▸ **What you should do**
Using the records that follow, reproduce exactly the lines starting at the line containing "унитазов, писсуаров и биде" and ending at the line containing "Insel Sumatra und". Include both end lines and no pictures.
>>>>
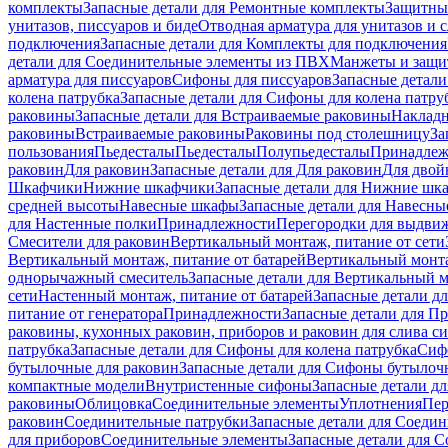
комплекты
Запасные детали для Ремонтные комплекты
Защитны
унитазов, писсуаров и биде
Отводная арматура для унитазов и 
подключения
Запасные детали для Комплекты для подключения
детали для Соединительные элементы из ПВХ
Манжеты и защи
арматура для писсуаров
Cифоны для писсуаров
Запасные детали
колена патрубка
Запасные детали для Сифоны для колена патру
раковины
Запасные детали для Встраиваемые раковины
Наклад
раковины
Встраиваемые раковины
Раковины под столешницу
За
пользования
Пьедесталы
Пьедесталы
Полупьедесталы
Принадлеж
раковин
Для раковин
Запасные детали для Для раковин
Для двой
Шкафчики
Нижние шкафчики
Запасные детали для Нижние шк
средней высоты
Навесные шкафы
Запасные детали для Навесн
для Настенные полки
Принадлежности
Перегородки для выдви
Смесители для раковин
Вертикальный монтаж, питание от сети
Вертикальный монтаж, питание от батарей
Вертикальный монта
однорычажный смеситель
Запасные детали для Вертикальный 
сети
Настенный монтаж, питание от батарей
Запасные детали д
питание от генератора
Принадлежности
Запасные детали для П
раковины, кухонных раковин, приборов и раковин для слива с
патрубка
Запасные детали для Сифоны для колена патрубка
Сифо
бутылочные для раковин
Запасные детали для Сифоны бутылоч
компактные модели
Внутристенные сифоны
Запасные детали д
раковины
Облицовка
Соединительные элементы
Уплотнения
Пер
раковин
Соединительные патрубки
Запасные детали для Соеди
для приборов
Соединительные элементы
Запасные детали для 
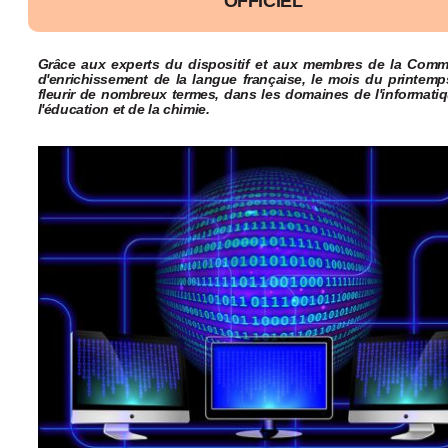
OFFICIEL
Grâce aux experts du dispositif et aux membres de la Comm
d'enrichissement de la langue française, le mois du printemp
fleurir de nombreux termes, dans les domaines de l'informati
l'éducation et de la chimie.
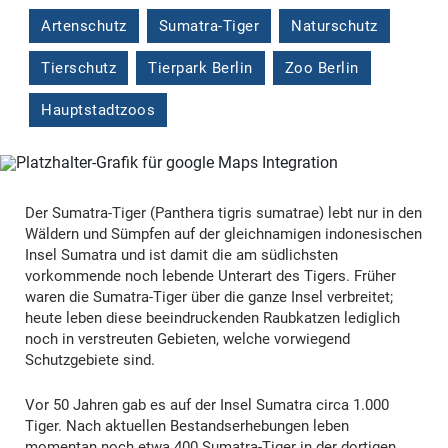
Artenschutz
Sumatra-Tiger
Naturschutz
Tierschutz
Tierpark Berlin
Zoo Berlin
Hauptstadtzoos
Der Sumatra-Tiger (
Panthera tigris sumatrae
) lebt nur in den
Wäldern und Sümpfen auf der gleichnamigen indonesischen
Insel Sumatra und ist damit die am südlichsten
vorkommende noch lebende Unterart des Tigers. Früher
waren die Sumatra-Tiger über die ganze Insel verbreitet;
heute leben diese beeindruckenden Raubkatzen lediglich
noch in verstreuten Gebieten, welche vorwiegend
Schutzgebiete sind.
Vor 50 Jahren gab es auf der Insel Sumatra circa 1.000
Tiger. Nach aktuellen Bestandserhebungen leben
momentan noch etwa 400 Sumatra-Tiger in der dortigen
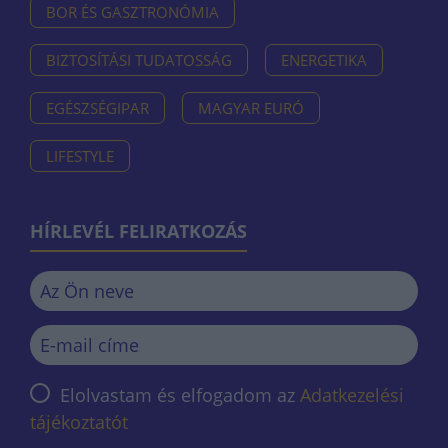
BOR ÉS GASZTRONÓMIA
BIZTOSÍTÁSI TUDATOSSÁG
ENERGETIKA
EGÉSZSÉGIPAR
MAGYAR EURÓ
LIFESTYLE
HÍRLEVÉL FELIRATKOZÁS
Elolvastam és elfogadom az
Adatkezelési
tájékoztatót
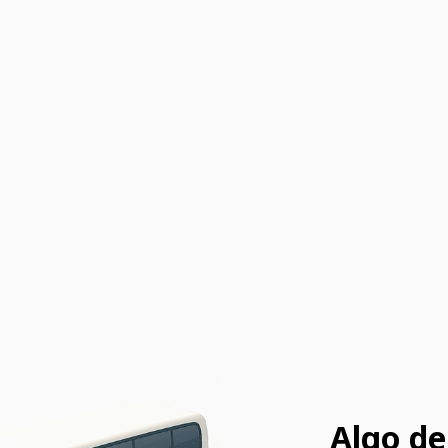
Algo de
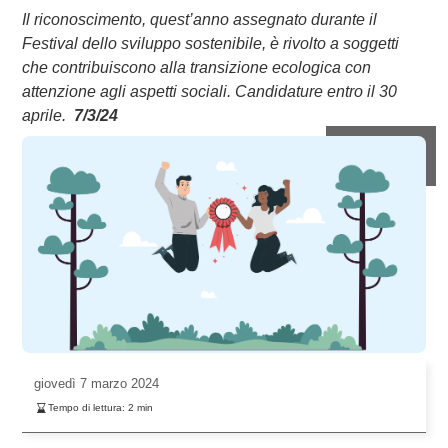
Il riconoscimento, quest’anno assegnato durante il
Festival dello sviluppo sostenibile, è rivolto a soggetti
che contribuiscono alla transizione ecologica con
attenzione agli aspetti sociali. Candidature entro il 30
aprile.
7/3/24
giovedì
7 marzo 2024
Tempo di lettura:
2
min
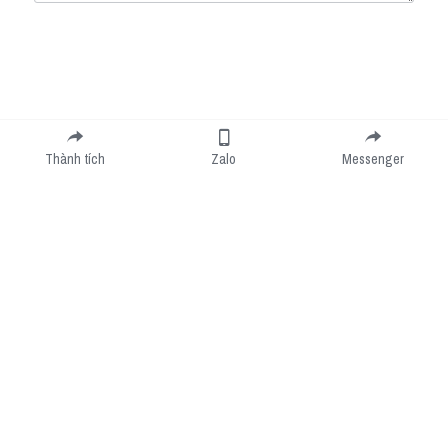
Submit
Cancel
Thành tích
Zalo
Messenger
Cookie Use
We use cookies to improve browsing experience, security, and data collection. By
accepting, you agree to the use of cookies for advertising and analytics. You can change
your cookie settings at any time.
Learn More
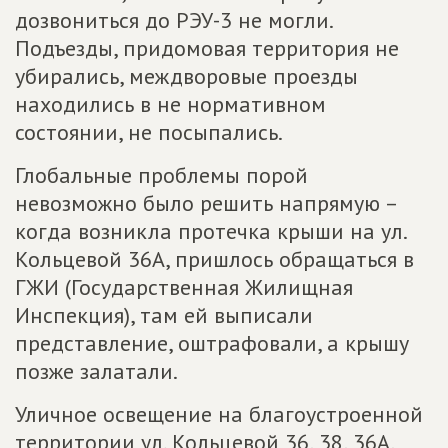
дозвониться до РЭУ-3 не могли.
Подъезды, придомовая территория не
убирались, междворовые проезды
находились в не нормативном
состоянии, не посыпались.
Глобальные проблемы порой
невозможно было решить напрямую –
когда возникла протечка крыши на ул.
Кольцевой 36А, пришлось обращаться в
ГЖИ (Государственная Жилищная
Инспекция), там ей выписали
представление, оштрафовали, а крышу
позже залатали.
Уличное освещение на благоустроенной
территории ул. Кольцевой 36, 38, 36А,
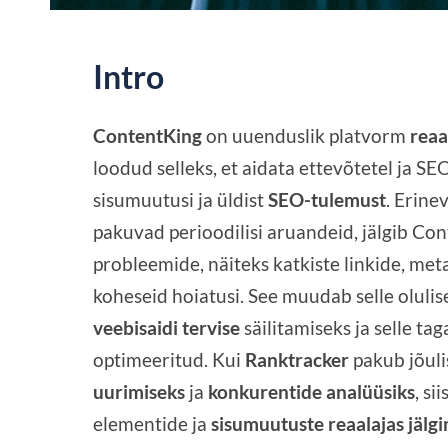
Intro
ContentKing
on uuenduslik platvorm
reaa
loodud selleks, et aidata ettevõtetel ja SEO
sisumuutusi ja üldist
SEO-tulemust
. Erine
pakuvad perioodilisi aruandeid, jälgib Con
probleemide, näiteks katkiste linkide, me
koheseid hoiatusi. See muudab selle oluli
veebisaidi tervise
säilitamiseks ja selle ta
optimeeritud. Kui
Ranktracker
pakub jõul
uurimiseks
ja
konkurentide analüüsiks
, s
elementide ja
sisumuutuste
reaalajas jälg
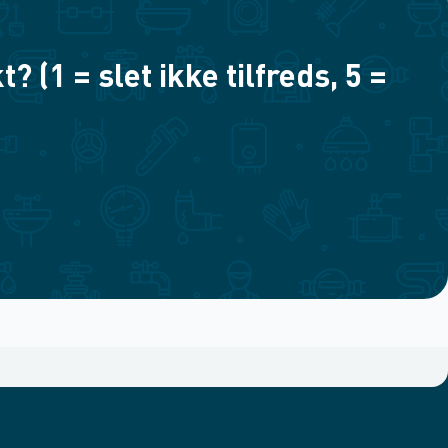
(1 = slet ikke tilfreds, 5 =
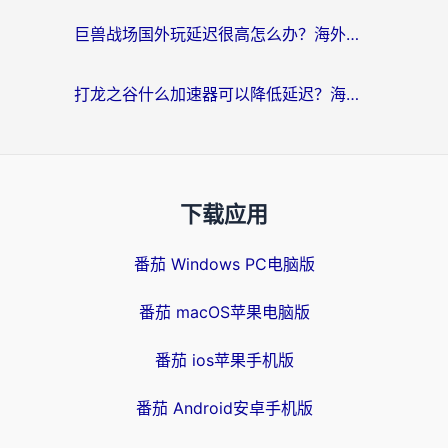
巨兽战场国外玩延迟很高怎么办？海外党亲测的国服游戏加速解决方案
打龙之谷什么加速器可以降低延迟？海外玩家亲测有效的国服加速指南
下载应用
番茄 Windows PC电脑版
番茄 macOS苹果电脑版
番茄 ios苹果手机版
番茄 Android安卓手机版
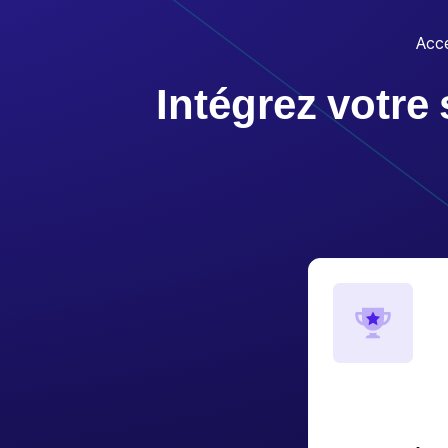
Accé
Intégrez votre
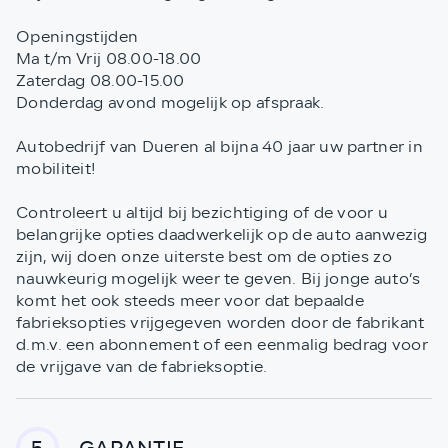
Openingstijden
Ma t/m Vrij 08.00-18.00
Zaterdag 08.00-15.00
Donderdag avond mogelijk op afspraak.
Autobedrijf van Dueren al bijna 40 jaar uw partner in
mobiliteit!
Controleert u altijd bij bezichtiging of de voor u
belangrijke opties daadwerkelijk op de auto aanwezig
zijn, wij doen onze uiterste best om de opties zo
nauwkeurig mogelijk weer te geven. Bij jonge auto’s
komt het ook steeds meer voor dat bepaalde
fabrieksopties vrijgegeven worden door de fabrikant
d.m.v. een abonnement of een eenmalig bedrag voor
de vrijgave van de fabrieksoptie.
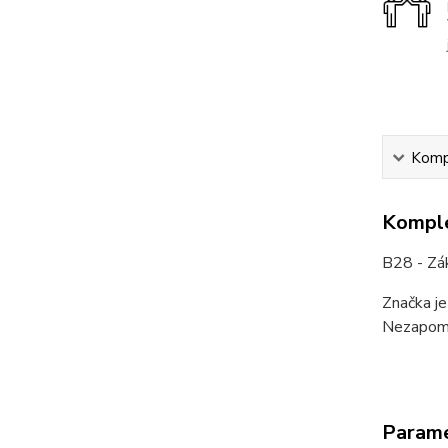
Kompl
Komple
B28 - Zá
Značka je
Nezapome
Param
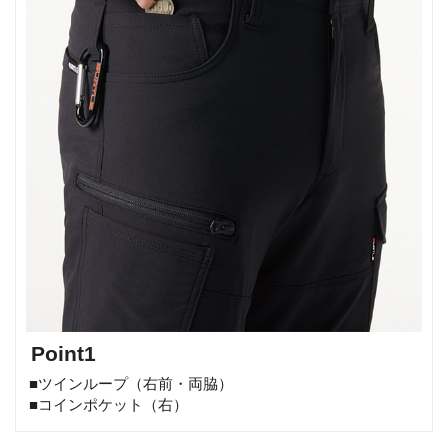
Point1
■ツインループ（右前・両脇）
■コインポケット（右）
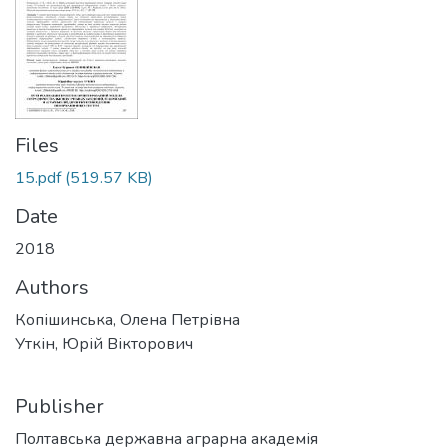
Files
15.pdf
(519.57 KB)
Date
2018
Authors
Копішинська, Олена Петрівна
Уткін, Юрій Вікторович
Publisher
Полтавська державна аграрна академія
<<<<
▸ **Response for this exercise**
унитазов, писсуаров и биде
Отводная арматура для унитазов и 
подключения
Запасные детали для Комплекты для подключения
детали для Соединительные элементы из ПВХ
Манжеты и защи
арматура для писсуаров
Cифоны для писсуаров
Запасные детали
колена патрубка
Запасные детали для Сифоны для колена патру
раковины
Запасные детали для Встраиваемые раковины
Наклад
раковины
Встраиваемые раковины
Раковины под столешницу
За
пользования
Пьедесталы
Пьедесталы
Полупьедесталы
Принадлеж
раковин
Для раковин
Запасные детали для Для раковин
Для двой
Шкафчики
Нижние шкафчики
Запасные детали для Нижние шк
средней высоты
Навесные шкафы
Запасные детали для Навесн
для Настенные полки
Принадлежности
Перегородки для выдви
Смесители для раковин
Вертикальный монтаж, питание от сети
Вертикальный монтаж, питание от батарей
Вертикальный монта
однорычажный смеситель
Запасные детали для Вертикальный 
сети
Настенный монтаж, питание от батарей
Запасные детали д
питание от генератора
Принадлежности
Запасные детали для П
раковины, кухонных раковин, приборов и раковин для слива с
патрубка
Запасные детали для Сифоны для колена патрубка
Сифо
бутылочные для раковин
Запасные детали для Сифоны бутылоч
компактные модели
Внутристенные сифоны
Запасные детали д
раковины
Облицовка
Соединительные элементы
Уплотнения
Пер
раковин
Соединительные патрубки
Запасные детали для Соеди
для приборов
Соединительные элементы
Запасные детали для 
OFFICIEL
Grâce aux experts du dispositif et aux membres de la Comm
d'enrichissement de la langue française, le mois du printemp
fleurir de nombreux termes, dans les domaines de l'informati
l'éducation et de la chimie.
Artenschutz
Sumatra-Tiger
Naturschutz
Tierschutz
Tierpark Berlin
Zoo Berlin
Hauptstadtzoos
Der Sumatra-Tiger (
Panthera tigris sumatrae
) lebt nur in den
Wäldern und Sümpfen auf der gleichnamigen indonesischen
Insel Sumatra und ist damit die am südlichsten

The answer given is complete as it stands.